How to Manage Finances as a Single Parent? How to Avoid Going into Debt?
Debt can be so very
overwhelming that often debtors feel too away from the mainstream of life and
happiness. In fact, debt is a slow killer that gradually strangles you to bankruptcy
if you do not take the right steps on time to avoid debt or eliminate debt. As
a single parent, you face much more problems than conventional families, and
that’s because you take all the financial and decision-making load on your
shoulders as the sole earner.
That’s the reason
single parent debts are much difficult to handle and solve than conventional
family debts. The responsibility of the child and the need to meet all the child’s
needs on your own without any helping hand in earning is a big responsibility.
It often burdens a single parent to a huge extent to get out of their budgets
and fill up the void with small loans every other month.
Why single parents tend highly to go into debt
Single parents often go
into debt for several reasons. Generally one becomes a single parent after a
divorce,or demise of the spouse. Sometimes the person chooses to be a single
parent without ever marrying, and that’s a different issue. Normally before a
divorce or before the demise of the spouse the household in most cases gets a
two-way income from both the parents. And a split in the marriage results in
the person suddenly being all alone in earning, raising the child, and doing
all household and external world chores alone. This sudden feeling of
responsibility is handled differently by a different parent.
Someone who had no
idea of handling money may get paranoid with the huge change in
responsibilities, and someone who handled money matters earlier can strive to
cope up. The ones who get confused and struggles to cope up need help then.

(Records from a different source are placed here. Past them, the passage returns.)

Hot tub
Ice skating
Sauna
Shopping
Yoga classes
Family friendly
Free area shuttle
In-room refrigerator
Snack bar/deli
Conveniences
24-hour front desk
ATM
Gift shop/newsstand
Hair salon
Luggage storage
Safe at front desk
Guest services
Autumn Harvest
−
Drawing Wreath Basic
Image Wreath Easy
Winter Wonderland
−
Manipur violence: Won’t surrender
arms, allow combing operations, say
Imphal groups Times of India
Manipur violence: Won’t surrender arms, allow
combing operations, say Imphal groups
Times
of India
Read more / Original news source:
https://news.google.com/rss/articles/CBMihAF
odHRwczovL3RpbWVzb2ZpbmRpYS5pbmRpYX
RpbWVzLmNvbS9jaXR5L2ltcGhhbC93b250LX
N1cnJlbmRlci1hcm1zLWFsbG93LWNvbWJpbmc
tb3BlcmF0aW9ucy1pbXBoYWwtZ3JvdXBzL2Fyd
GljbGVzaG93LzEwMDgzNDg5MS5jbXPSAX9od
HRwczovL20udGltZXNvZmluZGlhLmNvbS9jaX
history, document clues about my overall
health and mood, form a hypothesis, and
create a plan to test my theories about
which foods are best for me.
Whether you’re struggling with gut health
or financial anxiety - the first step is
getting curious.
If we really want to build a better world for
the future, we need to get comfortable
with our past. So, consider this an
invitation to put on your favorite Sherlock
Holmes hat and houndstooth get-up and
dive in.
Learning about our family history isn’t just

Help may come from a friend or relative or family member who can advise well on
money matters. Or one may decide to get self-help by reading helpful finance
and debt management materials and ideas. Interesting sources like nationaldebtreliefprograms.com can be taken
help of for self-educating.
Steps to stay out of debt
There are many
methodical ways to stay out of debt. If your income is
limited, and you know you will somehow have to manage in this limit only, then
you must do the following:
·
Separate at least 20% of your income for savings before you start
spending
·
Separate another 5 to 10% for emergency funds
·
Make a budget of the remaining amount and make plans of where to use
what amount of money. Include all monthly expenses like utility bills, travel
expenditures, grocery, medicines, school or college fees, house rent, car
insurance, other insurance premiums, mobile recharges, cable TV recharges,
community service charges,and all such things in the budget. If all does not fit
well, then you must cut down on some things as much as possible to make things
forcefully fit into it.
·
Avoid using your credit cards totally. And if you don’t have a credit
card then in this situation you are blessed.
·
Think hundred times before getting into any big expenditure which will
impose part payments or EMIs on you. You must calculate if you can accommodate
that in your monthly budget and then only plan it.
·
If you need funds suddenly then your emergency funds are there to help
you. And if they also fall short, you may talk to a friend or relative or
colleague to borrow temporarily. That’s a much better option than to opt for
high-interest loans.
The trick is in
removing the savings and emergency funding money first, and then accommodating
all expenditures into the remaining somehow. That is what the biggest
arithmetical and management test your life takes of you like the single parent
which no school ever took of you.
Why avoid debt
A debt is a vicious
cycle, which often keeps on eating up your earnings and savings and never lets
you stay well and build wealth. Hence you must avoid any such expense which
compels you to go for installment payments for a long time which may later get
unaffordable for you. However, there are exceptions. You may buy car insurance
on an installment which otherwise you may not be able to pay fully upfront. And
this is a necessary investment for safety. You may buy a house or a car on the
mortgage after gala research to get the best loan at a low-interest rate, just
because on paying back the loan fully the house or car would be your asset.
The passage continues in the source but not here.